College graduates who majored in zoology, anthropology, philosophy, art history and humanities were among the least likely to find jobs appropriate to their education level; those with nursing, teaching, accounting or computer science degrees were among the most likely.

C’est d’une tristesse inouie que de voir des gens s’endetter pour l’obtention d’un diplôme universitaire qui ne leur sera guère utile.

Les professeurs se désintéressent de l’enseignement pour se consacrer à la recherche, souvent inutile et génératrice d’inflation bureaucratique, au détriment des étudiants qui sont entre les mains de chargés de cours
L’individu se trouve relégué au statut d’entrepreneur, responsable de lui-même et de lui seul et doit gérer sa vie comme s’il était une entreprise. Les étudiants doivent intérioriser les règles du marché et se transformer en entrepreneurs d’eux-mêmes. Cette réduction de l’humanité aux fonctions d’une calculatrice est une forme de dérèglement de l’esprit, une pathologie nocive.
Moins de 1% du budget total des universités provient de la commercialisation de la recherche. Ces revenus sont faibles parce que les licences sont cédées trop tôt. On assiste ainsi à une appropriation de la recherche financée en très grande partie par le public par le secteur privé. Une autre PPP qui ne favorise que les riches. Cette activité commerciale ne rapporte rien aux universités et équivaut à financer publiquement de la recherche pour les entreprises privées qui en récoltent tous les fruits.
Le prétendu sous-financement est en fait un prétexte pour rendre socialement acceptable le fait de financer l’outillage des universités pour la concurrence en recherche au bénéfice des entreprises.
Autrefois, ce qui avait de la valeur n’avait pas de prix; aujourd’hui ce qui n’a pas de prix n’a pas de valeur.
Alors les sociologues, les criminologues, les philosophes,les poètes, allez vous rhabiller.

Ce blogue n’était pas censé parlé d’économie?

Je comprends donc que les finances publiques du Québec n’ont rien à voir avec l’économie selon vous ?

Je lisais hier dans le Sun que des unions ontariennes contribuent financièrement à ce mouvement.

Nancy MacBain, local 3906 CUPE, représentant le personnel enseignant de l’Université McMaster a confirmé au Sun qu’ils donneront 10,000 $ alors que Wayne Dealy, CUPE, représentant le personel enseignant de l’Université de Toronto a dit avoir donné 20,000 $

Je me demande à qui précisément ces unions ontariennes ont donné de l’argent.
Il me semble plus que probable que les unions québécoises participent financièrement elles aussi.
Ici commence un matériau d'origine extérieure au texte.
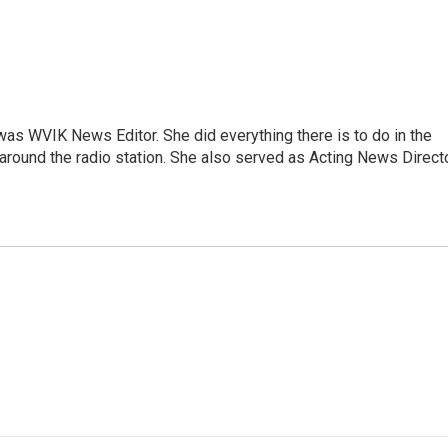
rs was WVIK News Editor. She did everything there is to do in the
und the radio station. She also served as Acting News Direct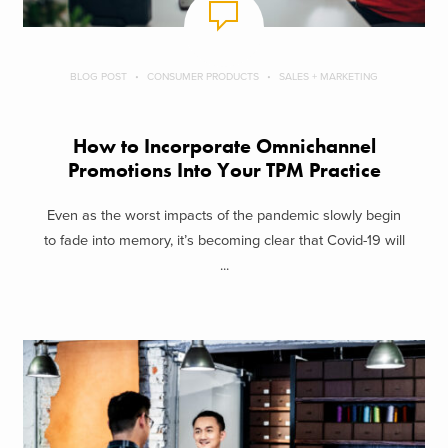
BLOG POST
CONSUMER PRODUCTS
SALES + MARKETING
How to Incorporate Omnichannel
Promotions Into Your TPM Practice
Even as the worst impacts of the pandemic slowly begin
to fade into memory, it’s becoming clear that Covid-19 will
...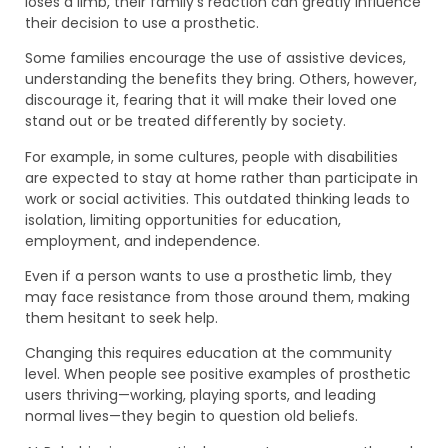
loses a limb, their family’s reaction can greatly influence
their decision to use a prosthetic.
Some families encourage the use of assistive devices,
understanding the benefits they bring. Others, however,
discourage it, fearing that it will make their loved one
stand out or be treated differently by society.
For example, in some cultures, people with disabilities
are expected to stay at home rather than participate in
work or social activities. This outdated thinking leads to
isolation, limiting opportunities for education,
employment, and independence.
Even if a person wants to use a prosthetic limb, they
may face resistance from those around them, making
them hesitant to seek help.
Changing this requires education at the community
level. When people see positive examples of prosthetic
users thriving—working, playing sports, and leading
normal lives—they begin to question old beliefs.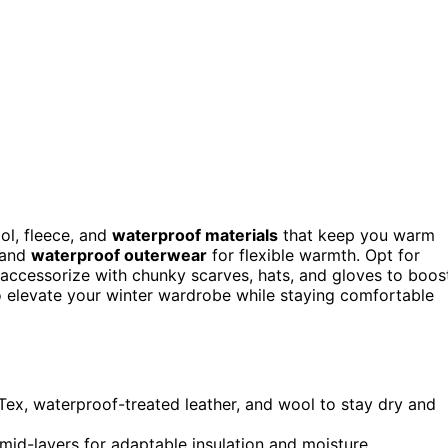
ol, fleece, and
waterproof materials
that keep you warm
, and
waterproof outerwear
for flexible warmth. Opt for
d accessorize with chunky scarves, hats, and gloves to boos
to elevate your winter wardrobe while staying comfortable
Tex, waterproof-treated leather, and wool to stay dry and
mid-layers for adaptable insulation and moisture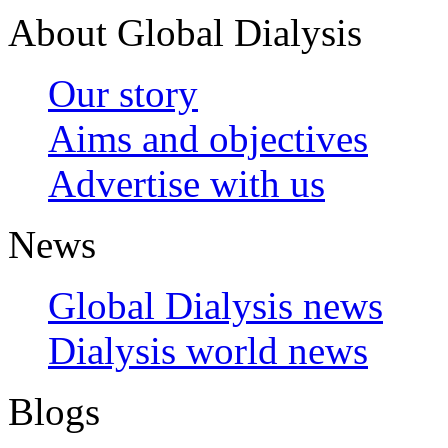
About Global Dialysis
Our story
Aims and objectives
Advertise with us
News
Global Dialysis news
Dialysis world news
Blogs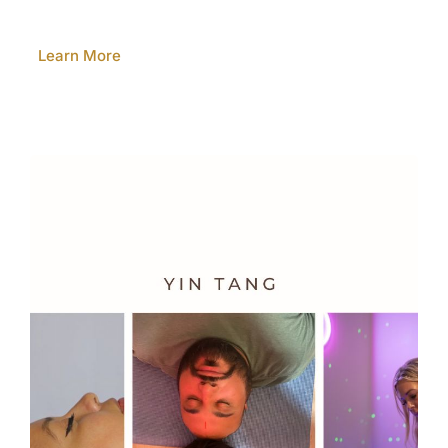
Learn More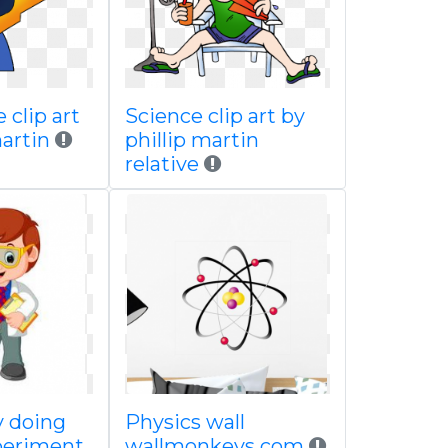
 clip art
Science clip art by
martin
phillip martin
relative
y doing
Physics wall
periment
wallmonkeys com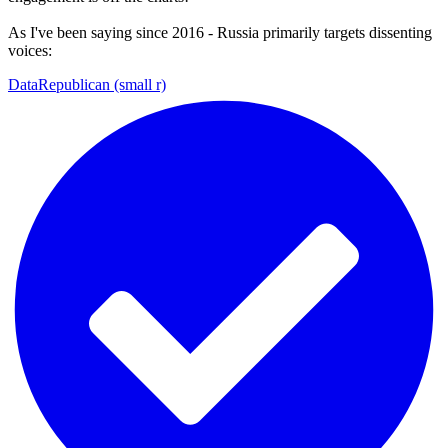
As I've been saying since 2016 - Russia primarily targets dissenting
voices:
DataRepublican (small r)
@Mr Duhamel, Je vous supporte sur ce point Même l’éducation en tant que telle est une mesure économique. Ça me tue de lire et d’entendre une dissociation entre économie et mesure sociale.

Une loi votée pro un gouvernement qui a été élu par 18% de l’électorat! On se scandalisé quant ça fait si affaire. Belle impartialité!

Je serais pour la hausse si j’avais la moindre confiance en le gouvernement Charest. Il nous a prouvé a multiple reprise qu’il était hypocryte et plein de promesses qui n’étaient que des promesses.

Je suppose que vous savez que les gens qui gagnent le million à la Loto se retrouve souvent sans le sous quelques années plus tard, pour la simple et bonne raison qu’il n’ont simplement pas appris à administrer leurs finances?

Avant de sucer le porte-feuilles des contribuables encore et encore, le gouvernement devrait mettre en place des systèmes de gestion plus performants pour maximiser ses cennes, plutôt que d’essayer maladroitement de remplir un verre d’eau troué.

Et ca, c’est bien sur dans la mesure où c’est un engagement honnête à investir dans l’éducation, et pas une belle passe de cash pour la gamique corrompue qui est prête a bullshiter les grandes masses avec de la désinformation dans les journaux, pour ne citer que cela…

« La CLASSE et ses supporters vivent dans un monde particulier. Ce qui est écrit sur leur site ne représenterait pas toujours son avis, comme ceux qui manifestent avec des pics à glace et des masques ne feraient pas partie de ses manifestations et ses manifestations ne seraient pas vraiment les siennes non plus »

(1)

« Ce qui est écrit sur leur site »

C’est disons un peu malhonnete comme formulation … on parle d’evenement affiche sur une platte forme … un beau sophisme …

(2) Moi ce que je remarque c’est que vous faites dans la culpabilites par association qui est un beau sophisme en passant

http://voir.ca/normand-baillargeon/2012/04/28/a-lemission-ce-dimanche-8/

(3) Un autre sophisme

« Bref écrivons n’importe quoi, manifestons n’importe comment, ce n’est jamais de notre faute et encore moins de notre responsabilité »

Est-ce que quelqu’un a plaide pour ca ?

On dirait l’homme de paille …

(4) Pour votre attaque personnel en disant « ses supporters vivent dans un monde particulier » …

( un autre sophisme … vous devenez un concurrent tres serieux pour la poutine d’or … )

Sans etre « supporter » de quoi que ce soit … on ne plus etre etudiant un certain temps et se rendre compte que oui c’est une platte forme et que oui le blogueur tente de faire de la culpabilite par association … en evoquant etre sur le web par hasard …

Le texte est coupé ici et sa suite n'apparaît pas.